In the post-migratory urban environment, this mechanism fails. In crimes of sexual violence in urban contexts, men can target women without fear of accruing any social cost, the intimate nature of the crime precluding the likelihood of their ever being caught.

The anonymity of a newly-grown city, with police forces still dominated by patriarchal ideas of old, serves thus to victimise women.

In the namelessness of new urban landscapes, male reputations, it seems, can be made and remade many times, creating an amoral space where men can do as they please.

Women, however, are left still imprisoned, dangling between governments that are unable to hold men accountable in the newly individualised urban environment and old communal arrangements that expect them to abandon public life for safety.

In sum, the few old strictures that were available to curb male sexual violence are no longer viable, the mores of "protecting" women by restricting them to the home are no longer economically feasible.

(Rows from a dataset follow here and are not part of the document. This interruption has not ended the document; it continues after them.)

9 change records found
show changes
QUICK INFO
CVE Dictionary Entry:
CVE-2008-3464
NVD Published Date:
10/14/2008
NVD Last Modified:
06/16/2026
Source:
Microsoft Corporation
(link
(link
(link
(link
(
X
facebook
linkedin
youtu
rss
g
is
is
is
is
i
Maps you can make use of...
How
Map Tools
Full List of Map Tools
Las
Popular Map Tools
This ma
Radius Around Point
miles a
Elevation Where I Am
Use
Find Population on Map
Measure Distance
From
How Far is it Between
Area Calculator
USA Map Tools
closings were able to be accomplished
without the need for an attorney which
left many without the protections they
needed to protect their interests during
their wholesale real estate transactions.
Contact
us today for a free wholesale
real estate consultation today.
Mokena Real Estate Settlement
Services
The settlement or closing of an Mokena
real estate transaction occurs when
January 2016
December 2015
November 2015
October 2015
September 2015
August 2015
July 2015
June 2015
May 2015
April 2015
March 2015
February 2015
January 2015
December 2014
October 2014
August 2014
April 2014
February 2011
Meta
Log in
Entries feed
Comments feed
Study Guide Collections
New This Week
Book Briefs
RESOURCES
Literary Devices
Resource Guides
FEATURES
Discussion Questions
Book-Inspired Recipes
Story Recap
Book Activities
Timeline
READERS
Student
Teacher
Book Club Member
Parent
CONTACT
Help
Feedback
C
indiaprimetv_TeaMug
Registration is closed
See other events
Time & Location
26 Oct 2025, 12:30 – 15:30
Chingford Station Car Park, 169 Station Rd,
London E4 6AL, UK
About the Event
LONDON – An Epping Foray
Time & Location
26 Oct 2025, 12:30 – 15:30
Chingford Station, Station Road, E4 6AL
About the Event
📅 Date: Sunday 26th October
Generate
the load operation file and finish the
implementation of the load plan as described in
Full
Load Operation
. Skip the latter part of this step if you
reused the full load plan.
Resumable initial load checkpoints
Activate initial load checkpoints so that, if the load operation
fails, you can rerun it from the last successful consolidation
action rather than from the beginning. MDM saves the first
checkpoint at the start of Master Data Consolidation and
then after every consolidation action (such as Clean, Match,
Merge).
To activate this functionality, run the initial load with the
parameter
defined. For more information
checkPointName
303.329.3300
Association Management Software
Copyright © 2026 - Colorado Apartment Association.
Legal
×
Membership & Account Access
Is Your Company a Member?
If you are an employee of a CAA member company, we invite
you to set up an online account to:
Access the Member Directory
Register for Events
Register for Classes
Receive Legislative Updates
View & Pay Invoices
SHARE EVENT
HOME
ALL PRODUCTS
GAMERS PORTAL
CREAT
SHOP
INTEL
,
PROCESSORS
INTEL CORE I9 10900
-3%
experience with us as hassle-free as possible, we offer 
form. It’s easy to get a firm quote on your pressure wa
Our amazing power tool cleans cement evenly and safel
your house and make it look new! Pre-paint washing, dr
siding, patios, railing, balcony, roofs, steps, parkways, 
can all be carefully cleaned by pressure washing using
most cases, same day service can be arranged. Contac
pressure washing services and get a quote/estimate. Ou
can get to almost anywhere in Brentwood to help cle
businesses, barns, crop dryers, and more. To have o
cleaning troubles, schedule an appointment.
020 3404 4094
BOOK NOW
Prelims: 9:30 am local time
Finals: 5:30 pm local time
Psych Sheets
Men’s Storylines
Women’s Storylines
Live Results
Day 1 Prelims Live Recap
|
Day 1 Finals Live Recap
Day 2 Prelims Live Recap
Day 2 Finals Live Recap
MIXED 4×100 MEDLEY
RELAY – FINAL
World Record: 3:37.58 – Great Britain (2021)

At the same time, the mechanisms of state – the laws and their enforcers – are unable or unwilling to fill the moral vacuum or let go of the beliefs that see all women in the public as somehow sexually available.

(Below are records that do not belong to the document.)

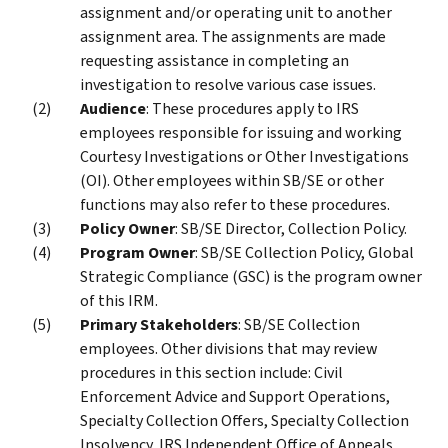
assignment and/or operating unit to another
assignment area. The assignments are made
requesting assistance in completing an
investigation to resolve various case issues.
Audience
: These procedures apply to IRS
employees responsible for issuing and working
Courtesy Investigations or Other Investigations
(OI). Other employees within SB/SE or other
functions may also refer to these procedures.
Policy Owner
: SB/SE Director, Collection Policy.
Program Owner
: SB/SE Collection Policy, Global
Strategic Compliance (GSC) is the program owner
of this IRM.
Primary Stakeholders
: SB/SE Collection
employees. Other divisions that may review
procedures in this section include: Civil
Enforcement Advice and Support Operations,
Specialty Collection Offers, Specialty Collection
Insolvency, IRS Independent Office of Appeals,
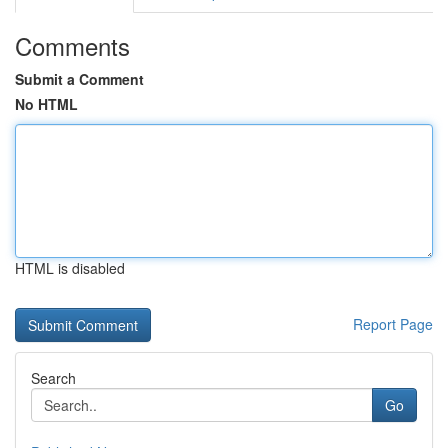
Comments
Submit a Comment
No HTML
HTML is disabled
Report Page
Search
Go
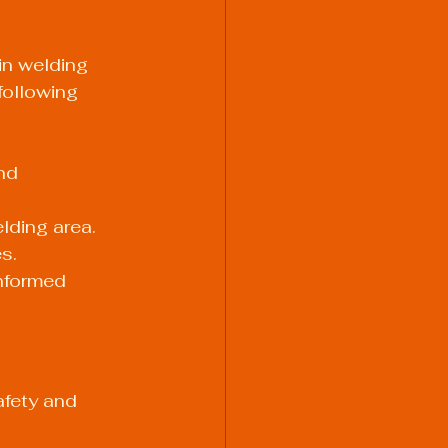
in welding 
following 
nd 
lding area.
s.
nformed 
afety and 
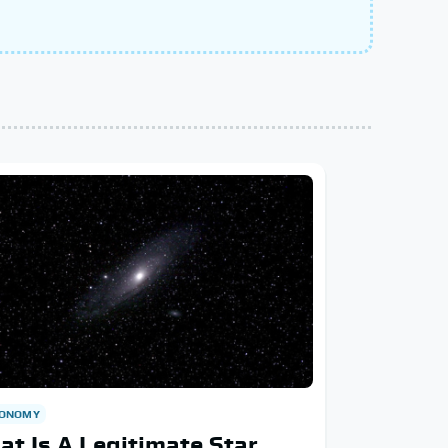
RONOMY
t Is A Legitimate Star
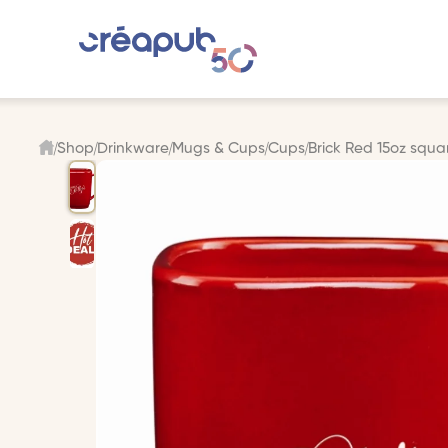
Shop
Drinkware
Mugs & Cups
Cups
Brick Red 15oz squ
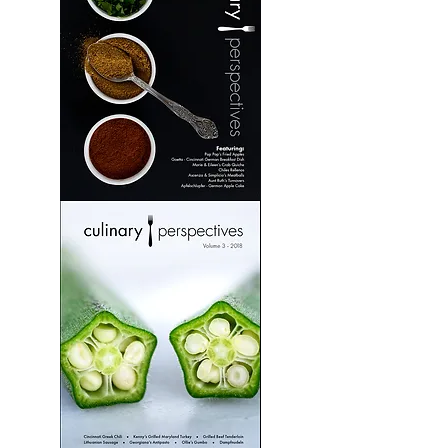
Culinary
Perspectives:
Volume
2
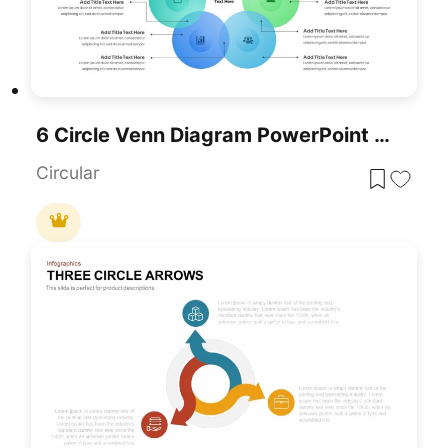
6 Circle Venn Diagram PowerPoint Template
Circular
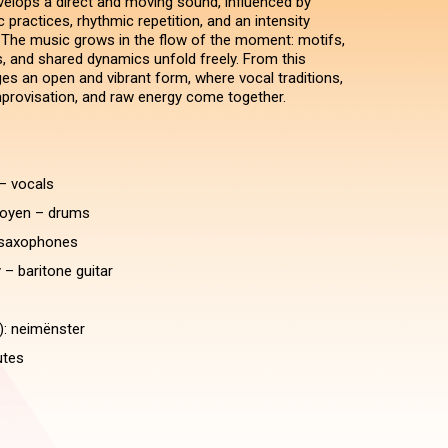
evelops a direct and moving sound, influenced by
practices, rhythmic repetition, and an intensity
. The music grows in the flow of the moment: motifs,
s, and shared dynamics unfold freely. From this
s an open and vibrant form, where vocal traditions,
rovisation, and raw energy come together.
– vocals
oyen – drums
saxophones
 – baritone guitar
): neimënster
utes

Growing fast and teeming with women, the cities of South Asia are thus moral spaces that are contested between the old and the new and between men and women.

Acts of collective male violence against women, such as the rape in Mumbai, reveal the gross inequality in the moral costs of urbanisation, where the absence of robust mechanisms for prosecuting rapists effectively creates an environment where women can be victimised without repercussions, leaving them condemned to a life on the defensive.

In this sense, in both Pakistan and India, women's bodies become targets for male rage and aggression, their visibility even being equated with the opportunities being taken away from men in the city where chances are few and the burdens many.

> The writer is an attorney teaching constitutional law and political philosophy.